Thirty years ago, although we knew that the pollutants from smoking shortened lifespans even of those who did not directly smoke, people could smoke in the rear part of a plane on the theory that people in the front part were too far away. Nowadays, one cannot even smoke in the airport. Ten years ago, if anyone had said that we would live in a world where patrons in a bar can drink without having to breathe in second-hand smoke, that person would be laughed out of the room. College campuses have now gone so far as to ban smoking on the entire campus, under the guise that forcing smokers outside only pollutes the air around building entrances and that no one should have to encounter the pollutants. That begs the question: whose freedom is more important? The smokers to make their damaging choice where and when they want, or the non-smoker to know that they can go anywhere in public - including the sidewalks of a city - and not have to encounter pollutants they do not want. Our social ethics - as reflected by our laws - over the past three decades has moved dramatically on this issue, however we do not seem to recognize the error in judgment that led us to this point, even as we establish laws that impinge on one freedom to bestow another.

The issue of smoking highlights one of our primary human fallacies: we assume we know everything we have to know in order to make a decision.

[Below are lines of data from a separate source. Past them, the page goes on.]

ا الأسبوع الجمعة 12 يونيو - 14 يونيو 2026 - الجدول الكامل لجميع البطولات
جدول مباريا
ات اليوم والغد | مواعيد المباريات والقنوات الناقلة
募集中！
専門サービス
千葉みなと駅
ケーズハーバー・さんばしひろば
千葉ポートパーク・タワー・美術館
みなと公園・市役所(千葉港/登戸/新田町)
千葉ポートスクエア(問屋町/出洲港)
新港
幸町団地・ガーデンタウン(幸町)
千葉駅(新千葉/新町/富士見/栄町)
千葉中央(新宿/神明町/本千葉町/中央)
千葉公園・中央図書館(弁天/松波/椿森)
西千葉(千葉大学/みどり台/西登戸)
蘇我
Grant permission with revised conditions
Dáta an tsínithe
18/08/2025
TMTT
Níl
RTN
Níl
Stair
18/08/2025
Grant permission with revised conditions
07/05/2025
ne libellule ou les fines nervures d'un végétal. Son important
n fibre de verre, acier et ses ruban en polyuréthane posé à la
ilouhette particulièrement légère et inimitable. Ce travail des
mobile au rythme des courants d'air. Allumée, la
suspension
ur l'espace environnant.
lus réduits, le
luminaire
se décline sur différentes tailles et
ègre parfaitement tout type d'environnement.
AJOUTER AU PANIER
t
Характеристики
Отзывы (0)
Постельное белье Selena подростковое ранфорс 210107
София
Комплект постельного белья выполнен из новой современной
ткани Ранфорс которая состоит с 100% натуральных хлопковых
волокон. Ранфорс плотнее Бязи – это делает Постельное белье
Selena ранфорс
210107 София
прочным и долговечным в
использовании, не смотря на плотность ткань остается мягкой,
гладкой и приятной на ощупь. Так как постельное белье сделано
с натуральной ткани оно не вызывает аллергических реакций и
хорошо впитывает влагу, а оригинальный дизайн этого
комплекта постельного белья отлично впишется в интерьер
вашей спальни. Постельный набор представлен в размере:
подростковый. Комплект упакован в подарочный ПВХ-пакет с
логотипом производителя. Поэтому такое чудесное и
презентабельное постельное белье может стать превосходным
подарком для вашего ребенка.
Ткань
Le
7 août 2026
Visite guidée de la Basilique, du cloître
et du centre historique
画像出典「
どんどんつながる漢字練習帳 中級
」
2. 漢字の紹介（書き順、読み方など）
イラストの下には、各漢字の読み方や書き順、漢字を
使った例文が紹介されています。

This happens especially when we look at issues of materials that improve quality of life: lead in paint and gasoline, asbestos in ceiling, flooring, and insulation, cigarettes. In each of these cases, we considered that because the material brought us comfort or pleasure, and worked excellently in doing so, that we had the freedom to use it as we would. We under-calculated the risks, or ignored them completely, because of the increased utility. Our economy rewarded this thinking, our society accepted the utility as an entitlement, and our government fought action until we had already lost lives in large numbers to the consequences. In each one of these cases, we not only took the life and freedom from those who knew the risks and still made the free choice to expose themselves, we affected those who either did not understand or in many cases did not know.

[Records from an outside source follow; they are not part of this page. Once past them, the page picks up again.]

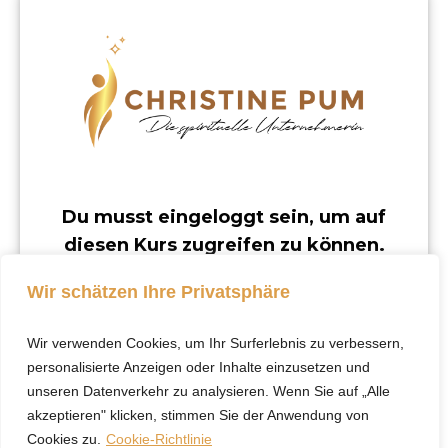
Du musst eingeloggt sein, um auf
diesen Kurs zugreifen zu können.
Dieser Kurs ist nur für registrierte Benutzer
Wir schätzen Ihre Privatsphäre
verfügbar.
Wir verwenden Cookies, um Ihr Surferlebnis zu verbessern,
Klicke hier, um dich
personalisierte Anzeigen oder Inhalte einzusetzen und
einzuloggen.
unseren Datenverkehr zu analysieren. Wenn Sie auf „Alle
akzeptieren" klicken, stimmen Sie der Anwendung von
Cookies zu.
Cookie-Richtlinie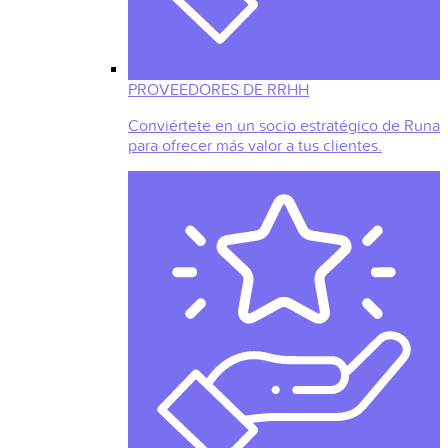
PROVEEDORES DE RRHH
Conviértete en un socio estratégico de Runa
para ofrecer más valor a tus clientes.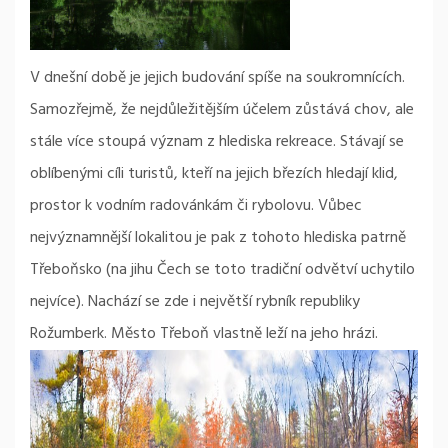
V dnešní době je jejich budování spíše na soukromnících.
Samozřejmě, že nejdůležitějším účelem zůstává chov, ale
stále více stoupá význam z hlediska rekreace. Stávají se
oblíbenými cíli turistů, kteří na jejich březích hledají klid,
prostor k vodním radovánkám či rybolovu. Vůbec
nejvýznamnější lokalitou je pak z tohoto hlediska patrně
Třeboňsko (na jihu Čech se toto tradiční odvětví uchytilo
nejvíce). Nachází se zde i největší rybník republiky
Rožumberk. Město Třeboň vlastně leží na jeho hrázi.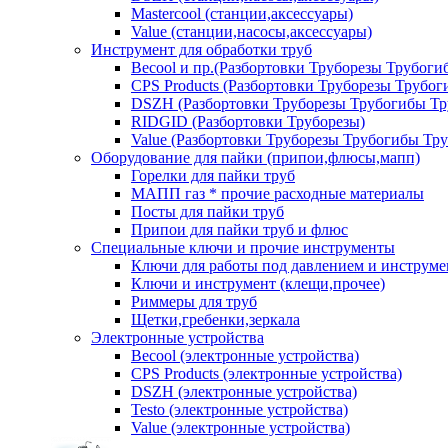
Mastercool (станции,аксессуары)
Value (станции,насосы,аксессуары)
Инструмент для обработки труб
Becool и пр.(Разбортовки Труборезы Трубог
CPS Products (Разбортовки Труборезы Трубо
DSZH (Разбортовки Труборезы Трубогибы Т
RIDGID (Разбортовки Труборезы)
Value (Разбортовки Труборезы Трубогибы Тр
Оборудование для пайки (припои,флюсы,мапп)
Горелки для пайки труб
МАПП газ * прочие расходные материалы
Посты для пайки труб
Припои для пайки труб и флюс
Специальные ключи и прочие инструменты
Ключи для работы под давлением и инструме
Ключи и инструмент (клещи,прочее)
Риммеры для труб
Щетки,гребенки,зеркала
Электронные устройства
Becool (электронные устройства)
CPS Products (электронные устройства)
DSZH (электронные устройства)
Testo (электронные устройства)
Value (электронные устройства)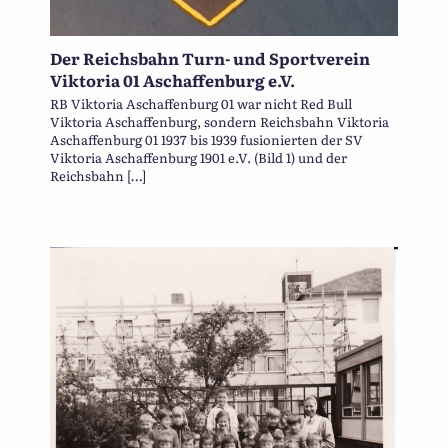
Der Reichsbahn Turn- und Sportverein
Viktoria 01 Aschaffenburg e.V.
RB Viktoria Aschaffenburg 01 war nicht Red Bull
Viktoria Aschaffenburg, sondern Reichsbahn Viktoria
Aschaffenburg 01 1937 bis 1939 fusionierten der SV
Viktoria Aschaffenburg 1901 e.V. (Bild 1) und der
Reichsbahn […]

This joust with freedom has significant consequences in today's society. Within forty years we will have nearly four-hundred-and-fifty million people living on the space and resources we currently allocate to a little over three hundred million Americans. In that same timeframe we will grow as a world population from seven billion to almost ten billion, and within that ten billion, almost five billion looking to develop from an impoverished or semi-impoverished standard of living to a "nearly-Western" standard of living. The demand on resources will challenge every facet of our society, and will cause us to innovate and push boundaries in order to maintain or grow our standard of living. We can either continue the cycle of expanding the freedom of one segment of the population while limiting the freedom of another, or we can make smarter choices. We can create a truly free world, where lack of access to clean water, clean air, and clean earth no longer constrain the ability of any individual to make choices that will better their lives.

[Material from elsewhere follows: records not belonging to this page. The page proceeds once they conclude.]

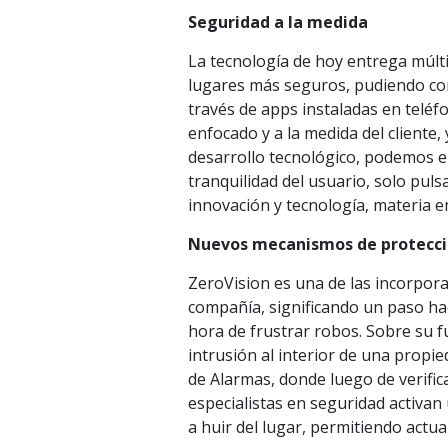
Seguridad a la medida
La tecnología de hoy entrega múlti
lugares más seguros, pudiendo con
través de apps instaladas en telé
enfocado y a la medida del cliente,
desarrollo tecnológico, podemos e
tranquilidad del usuario, solo pul
innovación y tecnología, materia e
Nuevos mecanismos de protecc
ZeroVision es una de las incorpor
compañía, significando un paso haci
hora de frustrar robos. Sobre su 
intrusión al interior de una propie
de Alarmas, donde luego de verific
especialistas en seguridad activan
a huir del lugar, permitiendo actua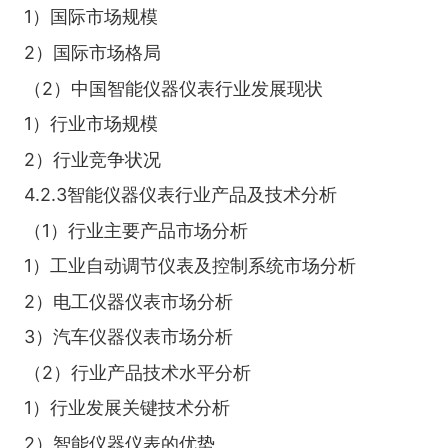
1）国际市场规模
2）国际市场格局
（2）中国智能仪器仪表行业发展现状
1）行业市场规模
2）行业竞争状况
4.2.3智能仪器仪表行业产品及技术分析
（1）行业主要产品市场分析
1）工业自动调节仪表及控制系统市场分析
2）电工仪器仪表市场分析
3）汽车仪器仪表市场分析
（2）行业产品技术水平分析
1）行业发展关键技术分析
2）智能仪器仪表的优势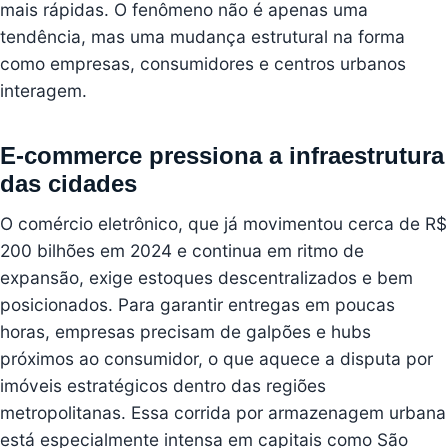
mais rápidas. O fenômeno não é apenas uma
tendência, mas uma mudança estrutural na forma
como empresas, consumidores e centros urbanos
interagem.
E-commerce pressiona a infraestrutura
das cidades
O comércio eletrônico, que já movimentou cerca de R$
200 bilhões em 2024 e continua em ritmo de
expansão, exige estoques descentralizados e bem
posicionados. Para garantir entregas em poucas
horas, empresas precisam de galpões e hubs
próximos ao consumidor, o que aquece a disputa por
imóveis estratégicos dentro das regiões
metropolitanas. Essa corrida por armazenagem urbana
está especialmente intensa em capitais como São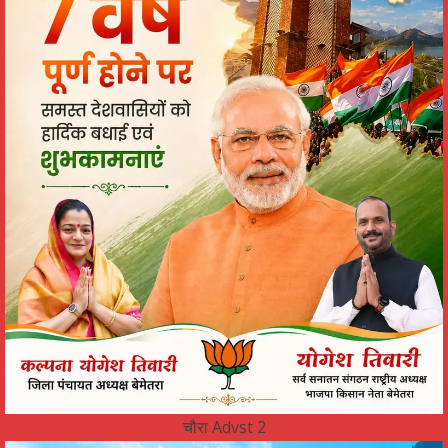
चौरा Advst 2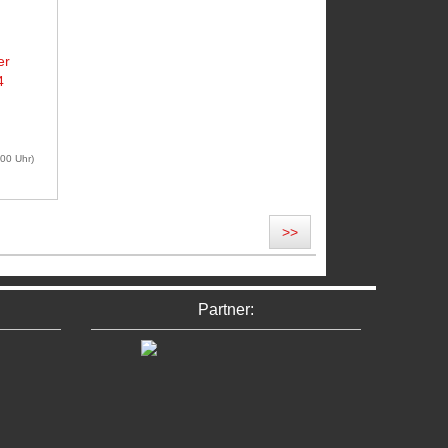
er
4
:00 Uhr)
>>
n
Partner: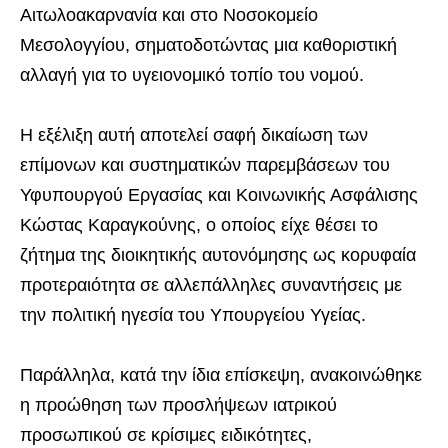
Αιτωλοακαρνανία και στο Νοσοκομείο
Μεσολογγίου, σηματοδοτώντας μια καθοριστική
αλλαγή για το υγειονομικό τοπίο του νομού.
Η εξέλιξη αυτή αποτελεί σαφή δικαίωση των
επίμονων και συστηματικών παρεμβάσεων του
Υφυπουργού Εργασίας και Κοινωνικής Ασφάλισης
Κώστας Καραγκούνης, ο οποίος είχε θέσει το
ζήτημα της διοικητικής αυτονόμησης ως κορυφαία
προτεραιότητα σε αλλεπάλληλες συναντήσεις με
την πολιτική ηγεσία του Υπουργείου Υγείας.
Παράλληλα, κατά την ίδια επίσκεψη, ανακοινώθηκε
η προώθηση των προσλήψεων ιατρικού
προσωπικού σε κρίσιμες ειδικότητες,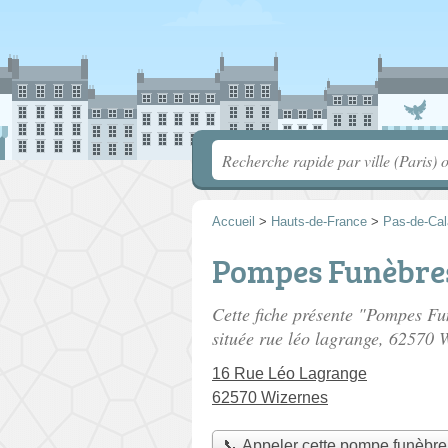
Accueil
>
Hauts-de-France
>
Pas-de-Cal
Pompes Funèbres
Cette fiche présente "Pompes F
située
rue léo lagrange
, 62570 
16 Rue Léo Lagrange
62570 Wizernes
📞 Appeler cette pompe funèbre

It starts with our choices now. It starts with recognizing that the freedom to make bad choices does not mean that it is ok to make them. It starts with our most trusted professionals standing up and refusing to participate in any decision that will limit the freedom of a human being. Almost anything we do to ourselves and for ourselves gets reviewed, approved, and certified by a medical professional or an engineer. If medical professionals and engineers not only refused to endorse decisions limiting quality of life and freedom, but also called out those making the decisions, we could stop detrimental behavior within five years and begin restorative action within this generation. Holding those professionals to those standards starts by each one of us holding ourselves to a higher standard, and accepting the real definition of freedom…the absence of necessity, coercion or constraint in choices…and making sure we are working for the freedom of all.